Monday, September 24, 2012

Sunday Service

The priest is mixing metaphors and droning on, too many ums, 
too little edgy truth that stops the brain from wandering,
from noticing that the tag is sticking up from a woman's baby blue linen suit,
and the man who notices wonders what it would be like to gently push
it down and feel the faint perspiration on her neck because this is Florida,
still too warm for a suit. She's visiting from the north, packed the wrong clothes. 
At home, September's chilly, not as chilly as what she faces across the dinner table,
but getting brisk. She should have asked her mother, checked online.
She doesn't know she's being scrutinized by a man three pews away.
If she did, if someone simply mentioned that the suit brings out the color of her eyes,
she would burst into tears and not even know why.
Every woman is as beautiful as some man thinks she is -- as a girl, she read
that in a book and only remembers it just now, suddenly.

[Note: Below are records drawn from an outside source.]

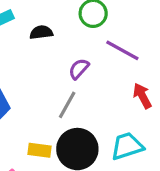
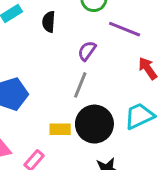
black semicircle: (41, 32) -> (49, 22), turned -72

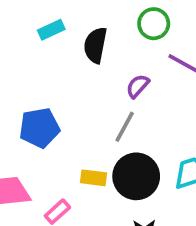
black semicircle: (49, 22) -> (95, 45), size x1.4

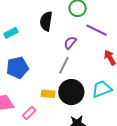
cyan rectangle: (51, 30) -> (11, 33), moved

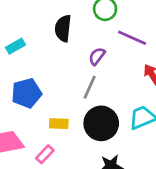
yellow rectangle: (48, 94) -> (59, 124), moved

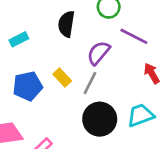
purple semicircle: (97, 56) -> (98, 53), size x1.4
yellow rectangle: (59, 124) -> (62, 77), moved, turned 42

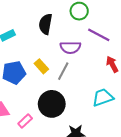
purple semicircle: (98, 53) -> (70, 47), turned -132
black circle: (100, 119) -> (52, 104), moved

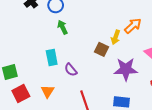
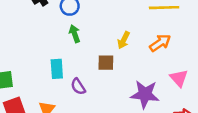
yellow arrow: (116, 37) -> (124, 40), moved
brown square: (102, 49) -> (106, 63), moved, turned -32

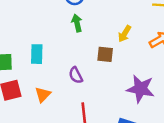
cyan rectangle: (57, 69) -> (37, 54), moved

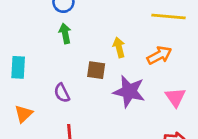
yellow arrow: (125, 34) -> (119, 47), turned 133
purple star: (140, 89) -> (129, 91), moved

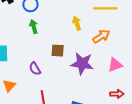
yellow arrow: (119, 47) -> (77, 23), moved
pink triangle: (175, 97) -> (115, 65), turned 49

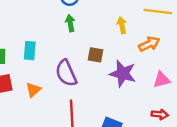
purple semicircle: (35, 69) -> (66, 73), size x1.6

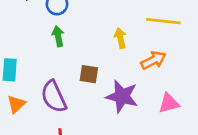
orange triangle: (33, 90) -> (16, 104), moved

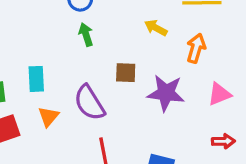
yellow arrow: (120, 38) -> (156, 28), turned -42
orange arrow: (153, 60) -> (196, 48), turned -40

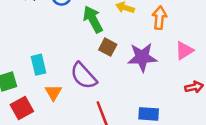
green arrow: (86, 34) -> (93, 19), moved, size x1.5
brown square: (126, 73) -> (108, 47), turned 36

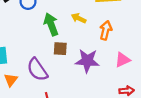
brown square: (108, 47) -> (60, 49), turned -32

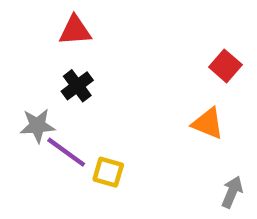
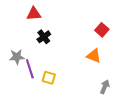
black cross: (77, 86) -> (44, 37), moved
purple line: (66, 152) -> (30, 69), turned 36

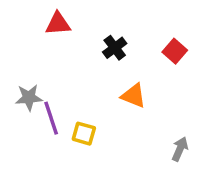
black cross: (44, 37) -> (115, 48), moved
orange triangle: (94, 56) -> (134, 96), moved

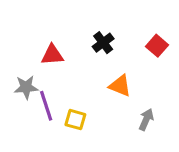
red triangle: (58, 24) -> (52, 55), moved
gray arrow: (180, 149) -> (146, 120), moved

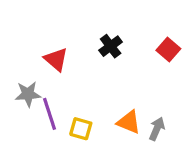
red triangle: (52, 55) -> (56, 59), turned 45
orange triangle: (120, 86) -> (129, 122), moved

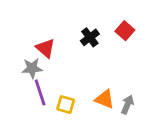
red square: (168, 49) -> (125, 31), moved
gray star: (28, 94) -> (32, 68), moved

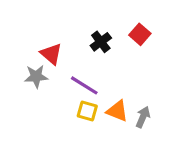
purple line: (40, 92) -> (84, 85), moved, turned -40
yellow square: (66, 105) -> (87, 111), moved

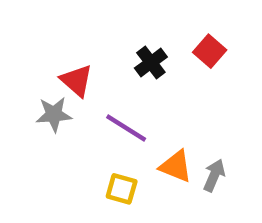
yellow square: (87, 111) -> (122, 189), moved

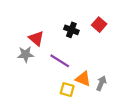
black cross: (151, 62) -> (71, 30), turned -32
yellow square: (122, 189) -> (67, 90), moved

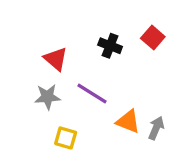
gray star: (26, 54) -> (47, 97), moved
yellow square: (67, 90) -> (66, 138), moved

She listens to the priest,
thinking that perhaps he'd said it, but no, he's stuck in Leviticus, um, or Deuteronomy.
Something makes her turn her head, but the man three pews away has gotten a jab
from his wife and is paying attention to the sermon now.
Halfway through the almost imperceptible shifting in her seat, 
the woman from the north in the blue linen suit
spots a young girl doodling on her bulletin. Bored, made to be there, she fails
to see the point of dressing up to please a God who loves us as we are.

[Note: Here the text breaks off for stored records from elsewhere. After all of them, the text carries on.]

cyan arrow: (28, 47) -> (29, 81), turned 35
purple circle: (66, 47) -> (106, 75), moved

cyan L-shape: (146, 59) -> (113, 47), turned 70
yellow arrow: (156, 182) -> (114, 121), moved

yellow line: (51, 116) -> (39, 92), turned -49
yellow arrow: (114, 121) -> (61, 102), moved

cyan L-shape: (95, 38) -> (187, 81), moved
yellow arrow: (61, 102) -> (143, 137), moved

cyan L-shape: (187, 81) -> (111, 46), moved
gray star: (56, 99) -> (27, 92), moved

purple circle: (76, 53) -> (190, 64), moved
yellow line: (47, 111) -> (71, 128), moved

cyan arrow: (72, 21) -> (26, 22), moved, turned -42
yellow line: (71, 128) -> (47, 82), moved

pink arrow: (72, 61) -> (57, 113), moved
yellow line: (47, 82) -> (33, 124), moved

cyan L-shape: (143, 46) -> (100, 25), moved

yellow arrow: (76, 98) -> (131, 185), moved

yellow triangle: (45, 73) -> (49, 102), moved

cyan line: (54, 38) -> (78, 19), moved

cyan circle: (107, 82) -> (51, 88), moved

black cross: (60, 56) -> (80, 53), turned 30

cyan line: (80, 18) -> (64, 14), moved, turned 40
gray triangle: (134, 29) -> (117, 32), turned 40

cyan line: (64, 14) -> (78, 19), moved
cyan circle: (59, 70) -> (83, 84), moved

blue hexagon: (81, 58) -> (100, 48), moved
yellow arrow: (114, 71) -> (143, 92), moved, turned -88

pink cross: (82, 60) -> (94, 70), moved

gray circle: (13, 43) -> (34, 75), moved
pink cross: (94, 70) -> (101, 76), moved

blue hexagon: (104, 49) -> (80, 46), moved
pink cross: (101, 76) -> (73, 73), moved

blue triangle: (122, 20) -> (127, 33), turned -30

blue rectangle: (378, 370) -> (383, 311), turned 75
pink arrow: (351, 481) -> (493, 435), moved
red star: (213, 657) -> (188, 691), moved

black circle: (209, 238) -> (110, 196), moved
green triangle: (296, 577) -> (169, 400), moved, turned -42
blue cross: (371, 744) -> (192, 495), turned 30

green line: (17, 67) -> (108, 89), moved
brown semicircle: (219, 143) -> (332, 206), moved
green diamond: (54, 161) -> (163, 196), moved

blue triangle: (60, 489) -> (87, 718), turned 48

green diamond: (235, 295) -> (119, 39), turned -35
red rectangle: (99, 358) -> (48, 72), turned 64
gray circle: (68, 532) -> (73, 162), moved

She hates dressing up in pastel perfection, she's made for blue jeans and t-shirts,
for climbing and planting and spending perfect Sundays at the beach. Someone
clears his throat in the choir loft and it makes her look up, catching the eye of
a woman who isn't beautiful, but only because no one has bothered to tell her,
that she is. A man, anyway. For just a second, not even that, rebel girl and yankee woman 
lock eyes, discerning everything, every detail. The woman winks. The girl grins back.
They'll both remember, for the rest of their lives, this Sunday morning but not remember why.
And heaven smiles while the priest drones on.